On the summary page it uses AGI, which is line 8b on a 2019 return. I just looked at it yesterday when this thread came up, and thought it was a little odd to subtract the HSA contribution before figuring the tax rate. I don't use tax rate for anything, so I don't really care, but I did think line 7b would be a better choice for the denominator than line 8b.
 
Yes, I’m familiar with TurboTax using AGI which means that tax exempt interest is excluded as are adjustments to income such as IRA deductions, HSA deductions, and perhaps also QCD deductions from RMD income. These all lower your effective tax rate and shouldn’t be excluded IMO.
 
Last edited:
Yes, I’m familiar with TurboTax using AGI which means that tax exempt interest is excluded as are adjustments to income such as IRA deductions, HSA deductions, and perhaps also QCD deductions from RMD income. These all lower your effective tax rate and shouldn’t be excluded IMO.

you might have meant that the adjustments ARE included in AGI which lowers your AGI and makes your effective tax rate higher and that Total income (plus tax exempt interest) should have been used instead of AGI.
 
So why use effective tax rate ? Compare to previous year(s) rates ? I'm not sure that there is any other use for it. Guess for planning purposes several years out but then rates change to this year or last year effective rate is meaningless. If I'm doing any planning on lumping together charitable contributions to exceed standard deduction; if I'm planning Roth conversions; If I'm looking at impact of taking a withdraw from tIRA, I can use marginal tax rate to feed into the plan or evaluation.



Maybe I'm just not seeing something, for what purpose would you use effective tax rate ?
 
This page explains the tax rate input, but not to the extent you'd like.
https://www.flexibleretirementplanner.com/wp/documentation/user-input/

I guess the big impact of the tax rate you enter will be when RMDs come into play.
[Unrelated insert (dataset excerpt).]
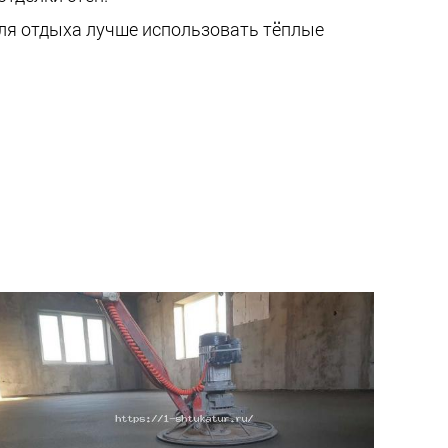
для отдыха лучше использовать тёплые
I saw your question posted on FRP forum, and will be interested in the answer you get.

Looks like 1 response. You might also consider contacting the forum folks:
https://www.flexibleretirementplanner.com/support/memberlist.php?mode=contactadmin

from the "contact us" links on that forum.
 
Maybe I'm just not seeing something, for what purpose would you use effective tax rate ?
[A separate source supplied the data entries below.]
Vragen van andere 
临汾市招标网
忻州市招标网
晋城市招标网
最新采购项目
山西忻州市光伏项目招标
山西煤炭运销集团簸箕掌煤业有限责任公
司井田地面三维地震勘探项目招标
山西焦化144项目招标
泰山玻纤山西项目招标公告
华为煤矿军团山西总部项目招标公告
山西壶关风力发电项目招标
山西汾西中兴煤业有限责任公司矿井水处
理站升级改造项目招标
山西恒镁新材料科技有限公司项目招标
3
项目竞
Income taxes are calculated using a complicated system of progressive tax brackets, deductions that lower your taxable income, credits that lower your tax bill, etc.

The effective tax rate is just the overall percentage of your income you end up paying in taxes after doing all those complicated calculations. This single rate makes more sense when you're trying to estimate how much of your income will go to taxes in the future.

I'm sure it depends on individual circumstances, but our effective tax rate has held fairly steady around 7%-9% over the last eight years, despite different tax brackets, different tax rates, and different life situations over those years.